O professor da Universidade de Brasília (UNB) e coordenador do grupo de pesquisa sobre Filosofia da Religião na instituição, Agnaldo Cuoco Portugal, afirmou em entrevista ao Portal Congresso em Foco que o discurso de combate ao ódio contra cristãos não é necessariamente novo. “Já vi o Papa Francisco falando desta perseguição. O patriarca de Moscou também. Aí faz sentido a estas autoridades falar contra a perseguição de cristãos”, disse, referindo-se ao líder da Igreja Católica Apostólica Romana e a Cirilo I, líder da Igreja Ortodoxa Russa.
O discurso bolsonarista mostra que não se trata apenas da interferência da religião na política, mas também da interferência da política na religião. Qualquer uma das duas manobras, pondera Agnaldo, é perigosa. “O chefe de nação defender determinada religião incorre no perigo de aumentar sua legitimidade política. E é algo perigoso numa democracia por conta de sua laicidade- o Estado não pode tomar uma posição religiosa, em detrimento de uma ou outra expressão”, explicou.
O conceito de cristofobia
Em entrevista ao Coletivo Bereia, o teólogo e pastor batista Irenio Chaves analisou o uso do termo “cristofobia”.
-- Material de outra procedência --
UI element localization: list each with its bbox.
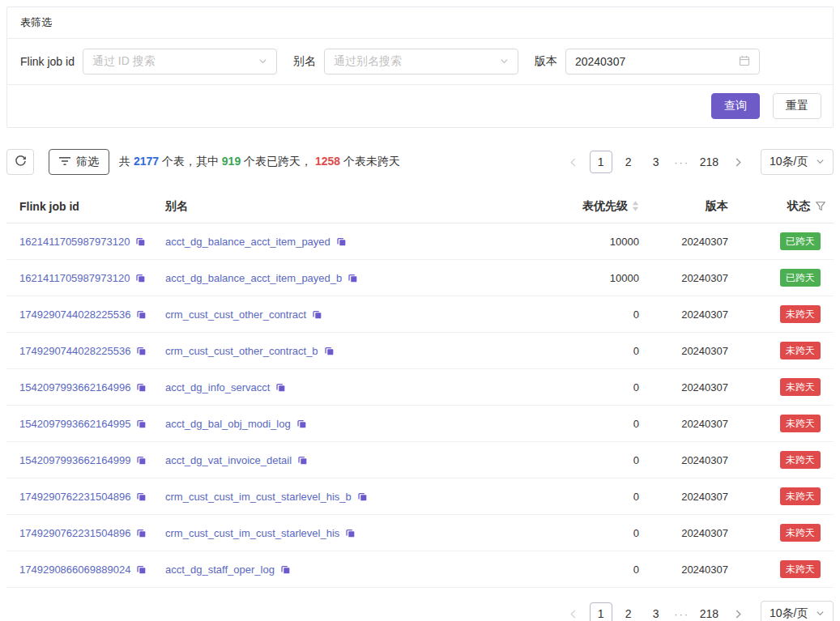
status-badge: 未跨天 (780, 524, 821, 542)
summary-text: 个表已跨天， (241, 155, 315, 168)
filter-panel-title: 表筛选 (7, 7, 833, 39)
copy-icon[interactable] (297, 455, 308, 466)
search-button[interactable]: 查询 (711, 93, 760, 119)
summary-text: 共 (119, 155, 134, 168)
status-filter-icon[interactable] (816, 202, 825, 211)
alias-link[interactable]: crm_cust_cust_other_contract_b (165, 345, 318, 357)
next-page-button[interactable] (727, 151, 749, 173)
table-row: 1542097993662164996 acct_dg_info_servacc… (6, 369, 834, 406)
version-value: 20240307 (639, 236, 728, 248)
alias-link[interactable]: acct_dg_staff_oper_log (165, 564, 275, 576)
status-badge: 未跨天 (780, 415, 821, 432)
priority-value: 10000 (542, 272, 639, 284)
copy-icon[interactable] (136, 455, 147, 466)
version-value: 20240307 (639, 454, 728, 466)
table-row: 1749290762231504896 crm_cust_cust_im_cus… (6, 479, 834, 515)
version-input[interactable] (575, 55, 721, 68)
priority-value: 0 (542, 491, 639, 503)
next-page-button[interactable] (727, 602, 749, 621)
flink-job-id-link[interactable]: 1542097993662164995 (19, 418, 130, 430)
page-button-last[interactable]: 218 (697, 151, 722, 173)
copy-icon[interactable] (136, 419, 147, 429)
reset-button[interactable]: 重置 (773, 93, 821, 119)
status-badge: 未跨天 (780, 451, 821, 469)
alias-link[interactable]: acct_dg_balance_acct_item_payed_b (165, 272, 342, 284)
page-button-3[interactable]: 3 (645, 602, 667, 621)
alias-link[interactable]: acct_dg_info_servacct (165, 381, 270, 393)
flink-job-id-link[interactable]: 1542097993662164999 (19, 454, 130, 466)
column-header-status: 状态 (728, 199, 834, 214)
alias-placeholder: 通过别名搜索 (334, 54, 402, 69)
table-summary: 共 2177 个表，其中 919 个表已跨天， 1258 个表未跨天 (119, 155, 400, 169)
page-size-value: 10条/页 (770, 155, 808, 169)
refresh-button[interactable] (6, 149, 34, 175)
version-value: 20240307 (639, 308, 728, 321)
alias-link[interactable]: crm_cust_cust_other_contract (165, 308, 306, 321)
flink-job-id-link[interactable]: 1621411705987973120 (19, 236, 130, 248)
page-size-select[interactable]: 10条/页 (761, 149, 834, 175)
filter-panel: 表筛选 Flink job id 通过 ID 搜索 别名 通过别名搜索 版本 (6, 6, 834, 128)
alias-link[interactable]: crm_cust_cust_im_cust_starlevel_his_b (165, 491, 352, 503)
copy-icon[interactable] (357, 491, 368, 502)
field-alias: 别名 通过别名搜索 (293, 49, 518, 74)
prev-page-button[interactable] (562, 151, 585, 173)
table-row: 1749290762231504896 crm_cust_cust_im_cus… (6, 515, 834, 551)
alias-link[interactable]: acct_dg_balance_acct_item_payed (165, 236, 330, 248)
page-button-2[interactable]: 2 (617, 151, 640, 173)
copy-icon[interactable] (135, 236, 146, 247)
table-body: 1621411705987973120 acct_dg_balance_acct… (6, 223, 834, 588)
flink-job-id-link[interactable]: 1749290762231504896 (19, 491, 130, 503)
status-badge: 未跨天 (780, 378, 821, 396)
copy-icon[interactable] (296, 419, 307, 429)
flink-job-id-link[interactable]: 1542097993662164996 (19, 381, 130, 393)
status-badge: 未跨天 (780, 305, 821, 323)
page-jump-ellipsis[interactable]: ··· (672, 608, 692, 620)
sort-icon[interactable] (632, 201, 639, 211)
flink-job-id-link[interactable]: 1621411705987973120 (19, 272, 130, 284)
page-jump-ellipsis[interactable]: ··· (672, 156, 692, 168)
page-button-2[interactable]: 2 (617, 602, 640, 621)
flink-job-id-select[interactable]: 通过 ID 搜索 (83, 49, 277, 74)
version-value: 20240307 (639, 527, 728, 539)
chevron-down-icon (258, 55, 267, 68)
alias-link[interactable]: crm_cust_cust_im_cust_starlevel_his (165, 527, 339, 539)
copy-icon[interactable] (136, 346, 147, 356)
table-toolbar: 筛选 共 2177 个表，其中 919 个表已跨天， 1258 个表未跨天 1 … (6, 149, 834, 175)
page-button-3[interactable]: 3 (645, 151, 667, 173)
flink-job-id-link[interactable]: 1749290744028225536 (19, 308, 130, 321)
status-badge: 未跨天 (780, 560, 821, 578)
status-badge: 已跨天 (780, 232, 821, 250)
copy-icon[interactable] (336, 236, 347, 247)
copy-icon[interactable] (345, 528, 356, 538)
table-header-row: Flink job id 别名 表优先级 版本 状态 (6, 189, 834, 223)
copy-icon[interactable] (136, 528, 147, 538)
page-size-select[interactable]: 10条/页 (761, 601, 834, 621)
column-header-flink-job-id: Flink job id (6, 200, 165, 213)
alias-select[interactable]: 通过别名搜索 (324, 49, 518, 74)
copy-icon[interactable] (312, 309, 322, 320)
version-date-input[interactable] (565, 49, 760, 74)
alias-link[interactable]: acct_dg_bal_obj_modi_log (165, 418, 291, 430)
page-button-1[interactable]: 1 (590, 602, 612, 621)
flink-job-id-link[interactable]: 1749290762231504896 (19, 527, 130, 539)
version-value: 20240307 (639, 381, 728, 393)
copy-icon[interactable] (136, 309, 147, 320)
copy-icon[interactable] (280, 564, 291, 575)
copy-icon[interactable] (324, 346, 335, 356)
copy-icon[interactable] (275, 382, 286, 393)
copy-icon[interactable] (135, 273, 146, 283)
alias-link[interactable]: acct_dg_vat_invoice_detail (165, 454, 292, 466)
flink-job-id-link[interactable]: 1749290866069889024 (19, 564, 130, 576)
prev-page-button[interactable] (562, 602, 585, 621)
copy-icon[interactable] (136, 382, 147, 393)
copy-icon[interactable] (348, 273, 358, 283)
pagination-bottom: 1 2 3 ··· 218 10条/页 (562, 601, 834, 621)
copy-icon[interactable] (136, 564, 147, 575)
version-value: 20240307 (639, 272, 728, 284)
filter-button[interactable]: 筛选 (49, 149, 109, 175)
copy-icon[interactable] (136, 491, 147, 502)
flink-job-id-link[interactable]: 1749290744028225536 (19, 345, 130, 357)
page-button-last[interactable]: 218 (697, 602, 722, 621)
page-button-1[interactable]: 1 (590, 151, 612, 173)
status-badge: 未跨天 (780, 487, 821, 505)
Não existe cristofobia no Brasil. Esse termo foi usado para descrever a perseguição a cristãos em países dominados por outros fundamentalismos e regimes extremistas, muitas vezes com martírio, desterro e violência. Não é o nosso caso. Não resta a menor dúvida de que há uma herança histórica de preconceito a protestantes, que vem diminuindo e quase desaparecendo, que é aquele que diz que todo o crente é sem entendimento e de classes sociais inferiores.
Irenio Chaves
Ouvida por Bereia, a professora de Antropologia da Religião na Unicamp Brenda Carranza explica que o uso do termo “cristofobia” pode estar relacionado às falas do Deputado Marco Feliciano em reação à Parada Gay em São Paulo. “Utilizar pública e aleatoriamente o termo Cristofobia é pavimentar a ideia de que existe um ódio contra o cristianismo. Tal ódio, segundo os disseminadores do termo, é nutrido por minorias sociais, étnicas e demográficas (entre elas comunidades LGBTQ+, movimentos sociais, indígenas, negros, pobres e feministas) que ameaçam o moral e costumes cristãos e acalentam desejos de atacar os cristãos”, afirma a pesquisadora. Em 2015, o então Presidente da Câmara Eduardo Cunha tentou votar com urgência um projeto de lei sobre cristofobia. O PL se encontra na Comissão de Constituição, Justiça e Cidadania e teve relatório favorável em 2019.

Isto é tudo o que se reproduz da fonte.